Thank you! I shall certainly give her a call. Will keep you posted xx


----------



## 2ndhandgal (Aug 29, 2011)

If you do see her tell her Molly ratbag sent you her way


----------



## Marzi (Sep 17, 2012)

Glad you've got a plan in place! They are funny little thinking dogs and I think that they each have an 'ism' or two! But there good points are far greater!
When visitors arrive I would ask them to completely ignore Tilly, not make eye contact or anything - hopefully her ball will be enough to make her feel happy. Have you tried having a few treats in your pocket that you can drop on the floor near her (easy to do at the moment but not so much once master Henry is crawling around too!) - without calling her or anything, hopefully she'll scoff them up and look to you for more.
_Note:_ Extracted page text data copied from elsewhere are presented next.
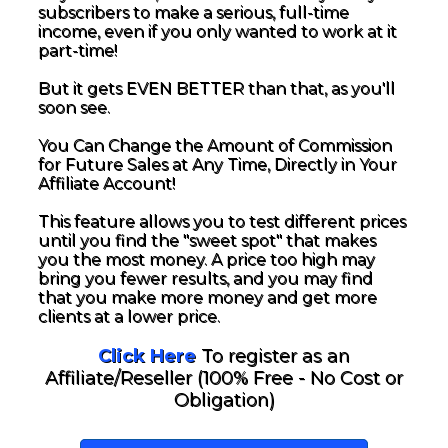
subscribers to make a serious, full-time
income, even if you only wanted to work at it
part-time!
But it gets EVEN BETTER than that, as you'll
soon see.
You Can Change the Amount of Commission
for Future Sales at Any Time, Directly in Your
Affiliate Account!
This feature allows you to test different prices
until you find the "sweet spot" that makes
you the most money. A price too high may
bring you fewer results, and you may find
that you make more money and get more
clients at a lower price.
Click Here
To register as an
Affiliate/Reseller (100% Free - No Cost or
Obligation)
If she will not eat it is another indicator that she is finding the whole situation quite stressful.
Tilly needs some relaxed doggy friends to walk with. Not dogs who are going to bother her - but dogs who enjoy being out and about and are generally unfazed by life.
Strangely one of our most stressed out members at Dodgy Dogs (a rescue from Portugal) who lunges and makes a horrendous noise at club if other dogs get too close to him or even just look at him, really enjoys walking off lead in a pack - in this situation he is quite submissive (Kiki is terrified of him at club, but outside he always submits to her, which makes us laugh because nobody ever submits to Kiki!!!) I'm sure Tilly's behavior is because she is unsure and feels threatened. When Kiki feels unsure she humps Dot 
I think it is Nancy who keeps a watering can full of dilute miracle gro (or equivalent) to wash in piddles on the lawn...
Kiki's breeder swore by Dog Rocks, but I've heard mixed reviews - if you try them let us know how you get on. Personally I think you should just be grateful that Tilly is not digging holes all over your new lawn!


----------



## Lottierachel (Mar 3, 2013)

I have just had a nice long chat on the phone with the trainer 2ndhand recommended, it was really helpful.

She, too, suggested going on walks with other nice dogs, but said that ultimately Tilly is completely within her rights to tell an uninvited dog to 'bugger off' (her words not mine!!) and that we seem to be in a society that expects every dog to want to be best friends with every other dog, when actually some just aren't interested! 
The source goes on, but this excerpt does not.